He would dress up exactly how the Hindu deity has been depicted in the texts with all the fineries from head to toe. Soon the royal Rahas would become an annual event, a spectacle for all of Awadh cutting across faith, class, caste. The grand celebrations would take place in the Baradari (a lounge or pavilion with twelve doors and distinct acoustic features) of Qaisar Bagh, a space that the king had built for such eclectic performances.
In retrospect such syncretism was ahead of its time, no wonder it is the same region that has till today held ‘Ganga- Yamuna Tehzeeb’, a cultural discourse that has diversity at its heart.
The Shadow Never Faded
The colonisers could not handle Shah, while he never confirmed – thus it was best for the former to create an image of utter misadministration and they did so by masterminding reports leading to the annexing of Awadh in 1856 coercing Shah to sign a treaty and rest is history.
The next thirty-one years would be a complex trajectory of living in exile in present day Kolkata’s neighbourhood called Metiaburj (the mud tower), with initial two years of serving punishment at Fort William.

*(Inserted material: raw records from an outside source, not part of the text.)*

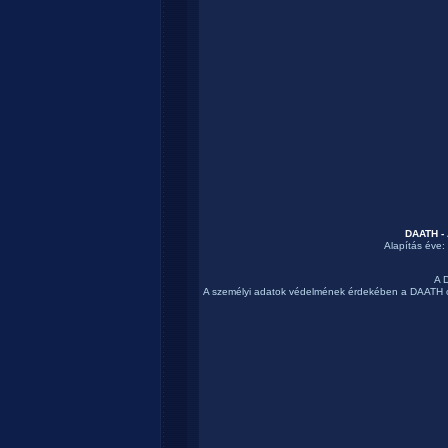
DAATH - 
Alapítás éve:
A D
A személyi adatok védelmének érdekében a DAATH ó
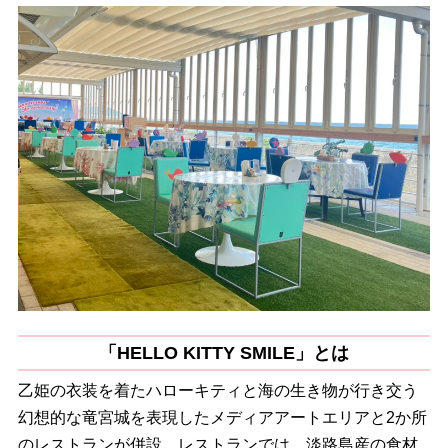
「HELLO KITTY SMILE」とは
乙姫の衣装を着たハローキティと海の生き物が行き交う
幻想的な竜宮城を表現したメディアアートエリアと2か所
のレストランが併設。レストランでは、淡路島産の食材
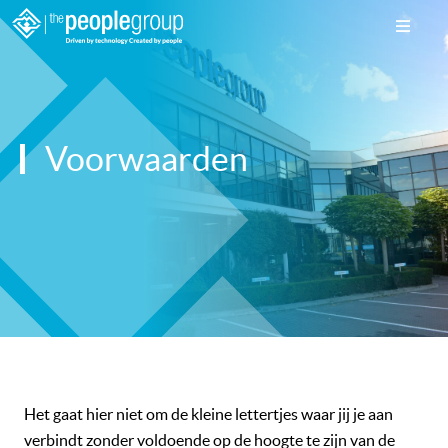
Voorwaarden
Het gaat hier niet om de kleine lettertjes waar jij je aan
verbindt zonder voldoende op de hoogte te zijn van de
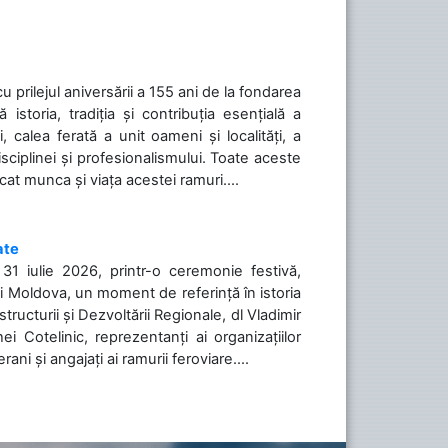
cu prilejul aniversării a 155 ani de la fondarea
toria, tradiția și contribuția esențială a
, calea ferată a unit oameni și localități, a
isciplinei și profesionalismului. Toate aceste
icat munca și viața acestei ramuri....
ate
31 iulie 2026, printr-o ceremonie festivă,
cii Moldova, un moment de referință în istoria
tructurii și Dezvoltării Regionale, dl Vladimir
i Cotelinic, reprezentanți ai organizațiilor
ani și angajați ai ramurii feroviare....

Rest of the time was spent by in recreating Lucknow in Metiaburj in all earnest. It would be a nuanced and exhausting process all at once, eventually creating a miniature Lucknow.
The full bodied life that the king enjoyed at Metiaburj was also emerged from the contribution by all who followed him from Awadh to Calcutta, as a mark of their unfettered love for the maverick king.
On the two hundred year of his birthday, it would be hard not to love the king whom the British decided to purposefully brand ‘unfit’ for they did not have a box to fit him in. In a fascinating scene in Shatranj Ke Khiladi, twenty minutes into the film Outram is shown inquiring for more information about the devout, exceptional ruler of Awadh.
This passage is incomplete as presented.